**WORK REQUEST:** Return each record unchanged and drop the images.

━━ DATA

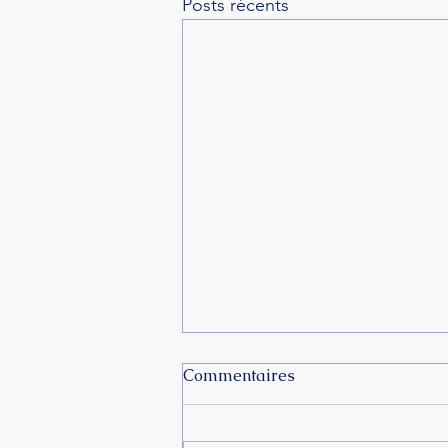
Posts récents
Commentaires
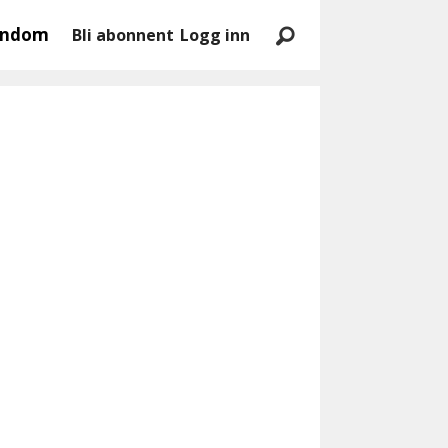
endom
Bli abonnent
Logg inn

━━━━

**RESPONSE AREA:**
Posts récents
Commentaires
endom
Bli abonnent
Logg inn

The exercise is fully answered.